High temperatures and/or low soil moisture can result in the formation of bracts, small leaves, between segments in the heads of cauliflower and broccoli. Choose heat-tolerant varieties to avoid bract formation in heads. Maintain uniform soil moisture.

Brown Bead (Broccoli)

The disease is caused by a combination of environmental and genetic factors. Reduced calcium uptake due to low transpiration rates under extended wet conditions followed by warm temperatures and rapid growth can result in this condition. Brown bead occurs when individual flower buds abort under warm, dry conditions. It is recomended to grow less susceptible varieties. It is best to grow a mix of varieties with different maturation rates to reduce the risk of losing the entire crop due to adverse weather conditions.

Oedema of Cabbage

Oedema (edema) is a physiological response of the plant to excessive soil moisture during periods of cool nights and warm, humid days. Many small scabby lesions form on the underside of the cabbage leaves. Avoid irrigation during times when day-night temperature variations are great. Oedema may be confused with thrips damage.

Ricing or Fuzziness of Heads (Cauliflower)

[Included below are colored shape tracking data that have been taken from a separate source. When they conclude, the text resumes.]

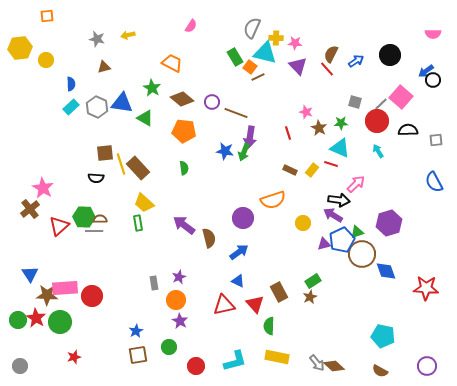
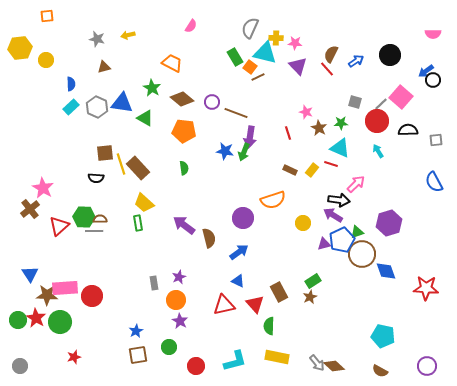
gray semicircle at (252, 28): moved 2 px left
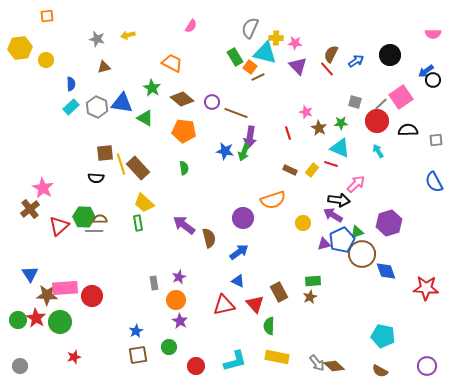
pink square at (401, 97): rotated 15 degrees clockwise
green rectangle at (313, 281): rotated 28 degrees clockwise
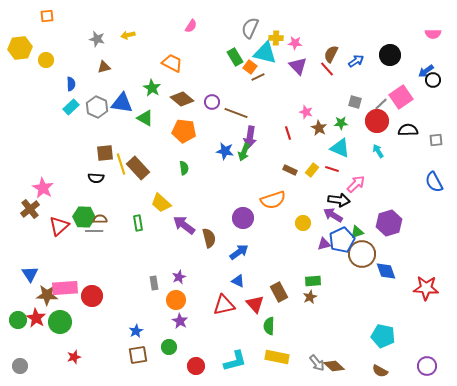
red line at (331, 164): moved 1 px right, 5 px down
yellow trapezoid at (144, 203): moved 17 px right
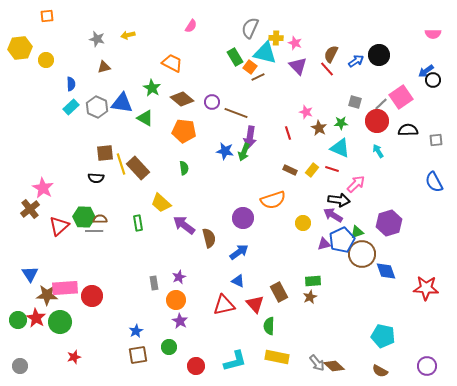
pink star at (295, 43): rotated 16 degrees clockwise
black circle at (390, 55): moved 11 px left
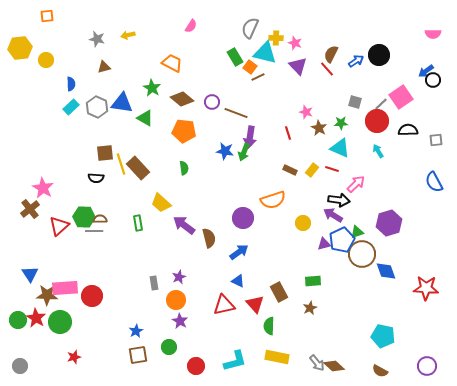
brown star at (310, 297): moved 11 px down
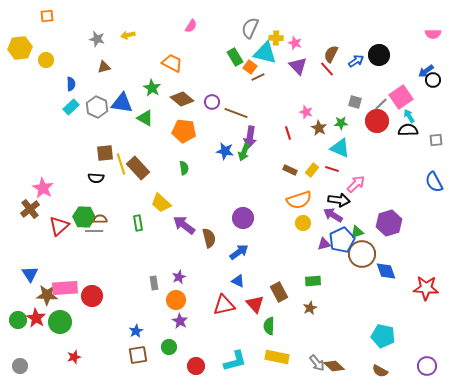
cyan arrow at (378, 151): moved 31 px right, 35 px up
orange semicircle at (273, 200): moved 26 px right
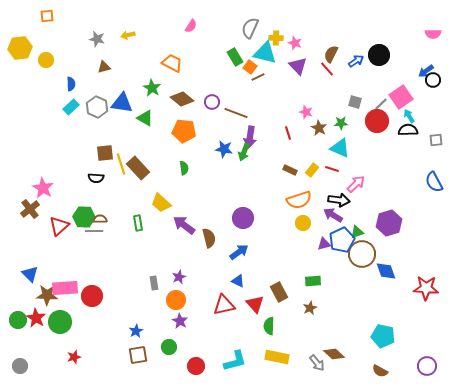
blue star at (225, 151): moved 1 px left, 2 px up
blue triangle at (30, 274): rotated 12 degrees counterclockwise
brown diamond at (334, 366): moved 12 px up
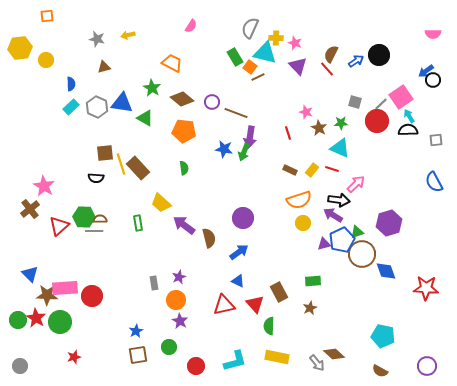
pink star at (43, 188): moved 1 px right, 2 px up
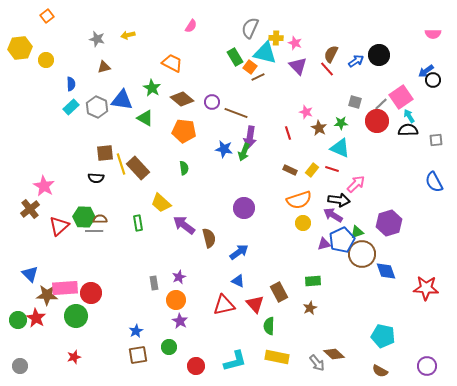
orange square at (47, 16): rotated 32 degrees counterclockwise
blue triangle at (122, 103): moved 3 px up
purple circle at (243, 218): moved 1 px right, 10 px up
red circle at (92, 296): moved 1 px left, 3 px up
green circle at (60, 322): moved 16 px right, 6 px up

The development of cauliflower curds that appear fuzzy is called ricing. Ricing can be caused by exposure of the developing curds to high temperatures or direct exposure to sun, rapid growth after head formation, high humidity, and high nitrogen fertility.


Tipburn is a result of localized calcium deficiency in leaf tips, which can occur due to irregular soil moisture content or low plant transpiration rates even when soil calcium levels are high. Providing consistent irrigation and taking measures to prevent root-compromising disease can help reduce incidence of tipburn.

Yellow Beads in Broccoli

Yellowing of florets may be due to an over-mature head, high storage temperatures after harvest, or exposure to ethylene. 

Hollow Stem (Broccoli and Cauliflower)

This disease is typically associated with boron deficiency, but may also occur when excessive nitrogen encourages rapid growth. Tissue or soil testing can detect boron deficiency. Brown discoloration of heads may accompany this condition.